9 Août 2012 , Rédigé par REVEL Stephane Publié dans #Patrimoine minier

Installé sur une ancienne fosse d'où sortaient chaque jour mille tonnes de charbon, le centre historique minier de Lewarde est depuis trente ans un lieu de la mémoire des gueules noires du Nord/Pas-de-Calais dont le patrimoine vient d'être inscrit à l'Unesco.

"Etre mineur, ce n'est pas une fatalité. Moi, j'ai commencé à 14 ans. J'ai passé un CAP d'électro-mécanicien mais je suis retourné à l'abattage. J'avais la culture de la mine déjà ancrée très jeune, mon père et mes oncles en parlaient et je connaissais ma mine avant d'y aller", raconte Daniel Francke, 63 ans, fils et petit-fils de mineur.

"J'ai quitté la mine pendant quatre ans dans les années 70, à la suite d'un grave accident dans un éboulement. Ma femme me disait +tu vas y laisser ta vie+, mais j'y suis revenu car je n'ai pas retrouvé la même solidarité ailleurs", poursuit celui qui, après 24 ans au fond des mines et une reconversion dans la restauration, a finalement remis son bleu de travail pour transmettre son vécu aux visiteurs du musée.

"La mine a fortement marqué l'histoire de la région.

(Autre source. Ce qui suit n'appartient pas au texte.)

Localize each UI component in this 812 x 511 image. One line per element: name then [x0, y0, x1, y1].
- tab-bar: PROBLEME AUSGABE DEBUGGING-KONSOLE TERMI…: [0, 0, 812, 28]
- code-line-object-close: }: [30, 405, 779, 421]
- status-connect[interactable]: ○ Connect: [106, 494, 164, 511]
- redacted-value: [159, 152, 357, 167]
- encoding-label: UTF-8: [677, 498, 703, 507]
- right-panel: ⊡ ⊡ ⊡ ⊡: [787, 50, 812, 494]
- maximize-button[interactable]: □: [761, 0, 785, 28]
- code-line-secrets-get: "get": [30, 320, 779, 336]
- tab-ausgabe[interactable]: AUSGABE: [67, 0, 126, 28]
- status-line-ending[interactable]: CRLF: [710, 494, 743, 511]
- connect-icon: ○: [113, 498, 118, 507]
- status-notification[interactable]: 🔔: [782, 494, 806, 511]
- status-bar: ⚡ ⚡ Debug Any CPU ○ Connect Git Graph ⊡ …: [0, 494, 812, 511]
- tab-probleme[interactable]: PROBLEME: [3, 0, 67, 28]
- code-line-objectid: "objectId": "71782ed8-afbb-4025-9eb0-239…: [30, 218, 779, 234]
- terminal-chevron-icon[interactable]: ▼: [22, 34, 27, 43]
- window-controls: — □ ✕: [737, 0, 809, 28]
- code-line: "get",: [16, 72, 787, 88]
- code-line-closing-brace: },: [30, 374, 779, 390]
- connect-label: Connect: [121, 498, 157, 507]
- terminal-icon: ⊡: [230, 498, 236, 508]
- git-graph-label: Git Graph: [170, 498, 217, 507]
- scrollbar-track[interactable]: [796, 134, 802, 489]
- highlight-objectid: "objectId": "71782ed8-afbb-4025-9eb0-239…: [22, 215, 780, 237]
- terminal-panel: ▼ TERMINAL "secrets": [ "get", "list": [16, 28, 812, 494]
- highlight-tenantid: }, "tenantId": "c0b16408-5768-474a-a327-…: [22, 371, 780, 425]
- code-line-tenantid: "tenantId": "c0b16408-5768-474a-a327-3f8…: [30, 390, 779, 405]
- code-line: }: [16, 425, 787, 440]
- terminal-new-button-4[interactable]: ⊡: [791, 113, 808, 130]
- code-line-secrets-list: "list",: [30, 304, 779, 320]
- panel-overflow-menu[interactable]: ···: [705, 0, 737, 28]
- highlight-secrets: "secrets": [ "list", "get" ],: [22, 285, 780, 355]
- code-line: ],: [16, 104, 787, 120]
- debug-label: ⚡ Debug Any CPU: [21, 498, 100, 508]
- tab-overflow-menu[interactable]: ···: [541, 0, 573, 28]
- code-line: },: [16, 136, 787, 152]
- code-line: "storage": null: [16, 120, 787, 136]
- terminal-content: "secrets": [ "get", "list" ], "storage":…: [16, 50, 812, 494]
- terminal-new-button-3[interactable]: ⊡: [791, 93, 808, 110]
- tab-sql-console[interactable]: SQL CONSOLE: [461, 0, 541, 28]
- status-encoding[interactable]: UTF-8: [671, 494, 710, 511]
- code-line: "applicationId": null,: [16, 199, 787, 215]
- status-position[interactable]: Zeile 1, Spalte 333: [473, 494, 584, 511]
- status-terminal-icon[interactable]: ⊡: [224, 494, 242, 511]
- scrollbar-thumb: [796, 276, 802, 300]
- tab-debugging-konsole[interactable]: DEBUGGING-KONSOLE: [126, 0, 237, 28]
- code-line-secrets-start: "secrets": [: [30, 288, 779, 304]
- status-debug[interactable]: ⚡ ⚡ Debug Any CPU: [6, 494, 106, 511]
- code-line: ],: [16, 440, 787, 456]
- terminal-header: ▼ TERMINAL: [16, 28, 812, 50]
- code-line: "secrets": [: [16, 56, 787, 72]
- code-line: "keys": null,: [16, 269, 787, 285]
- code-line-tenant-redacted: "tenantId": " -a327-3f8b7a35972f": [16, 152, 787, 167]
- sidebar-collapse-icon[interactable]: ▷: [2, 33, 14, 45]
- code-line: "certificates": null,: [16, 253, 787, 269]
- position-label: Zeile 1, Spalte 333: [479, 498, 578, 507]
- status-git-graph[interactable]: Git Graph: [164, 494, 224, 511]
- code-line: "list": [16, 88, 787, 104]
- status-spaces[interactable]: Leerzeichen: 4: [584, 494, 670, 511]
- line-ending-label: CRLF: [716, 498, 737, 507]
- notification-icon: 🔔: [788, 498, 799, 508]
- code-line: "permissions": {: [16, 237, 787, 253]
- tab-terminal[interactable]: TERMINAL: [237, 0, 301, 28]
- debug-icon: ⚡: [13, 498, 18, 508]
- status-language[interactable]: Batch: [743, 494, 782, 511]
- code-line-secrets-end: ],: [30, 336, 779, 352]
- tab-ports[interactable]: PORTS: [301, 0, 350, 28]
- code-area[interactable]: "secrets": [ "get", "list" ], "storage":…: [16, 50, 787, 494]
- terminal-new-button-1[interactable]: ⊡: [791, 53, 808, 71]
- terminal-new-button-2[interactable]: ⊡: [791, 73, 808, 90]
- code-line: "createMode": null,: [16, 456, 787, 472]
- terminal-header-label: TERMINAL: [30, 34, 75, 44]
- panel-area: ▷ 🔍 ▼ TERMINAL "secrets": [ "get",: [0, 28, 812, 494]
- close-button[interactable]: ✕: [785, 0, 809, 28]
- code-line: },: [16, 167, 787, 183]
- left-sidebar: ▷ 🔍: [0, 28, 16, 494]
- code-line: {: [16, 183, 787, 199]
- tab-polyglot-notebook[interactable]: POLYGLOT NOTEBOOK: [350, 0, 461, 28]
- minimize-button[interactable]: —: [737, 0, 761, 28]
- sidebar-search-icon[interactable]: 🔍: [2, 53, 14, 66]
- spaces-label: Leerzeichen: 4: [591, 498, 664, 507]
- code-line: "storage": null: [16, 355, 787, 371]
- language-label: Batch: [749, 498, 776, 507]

Ici, on a tenu à ce qu'il y en ait un panorama complet, de la formation du charbon à l'évolution des techniques d'exploitation, la vie quotidienne des mineurs et leurs conditions de travail", explique Karine Sprimont, directrice de la communication.

"La population est très fière de ce musée, et les mineurs sont heureux d'enrichir les collections en donnant leurs objets", ajoute-t-elle.

L'idée de conserver une mémoire de la mine, naît en 1973, dix-sept ans avant que le dernier puits ne ferme, dans une région où les quelque 100.000 kilomètres de galeries creusées pendant près de trois siècles ont laissé à jamais leur empreinte.

C'est pourtant en pleine campagne, loin des corons et des terrils, que les Houillères du Bassin du Nord et du Pas-de-Calais décident d'implanter le centre sur l'ancienne fosse Delloye qui, avec seulement quarante ans d'exploitation, est encore en bon état.

"Joie de vivre"

A ses 150.000 visiteurs annuels, le plus grand musée du genre en France propose de replonger dans l'ambiance d'une mine: les tapis où était trié le charbon, la "cage" où s'entassaient les gueules noires pour descendre dans les galeries, le marteau-perforateur ou encore les berlines pour transporter la houille y ont été reconstitués.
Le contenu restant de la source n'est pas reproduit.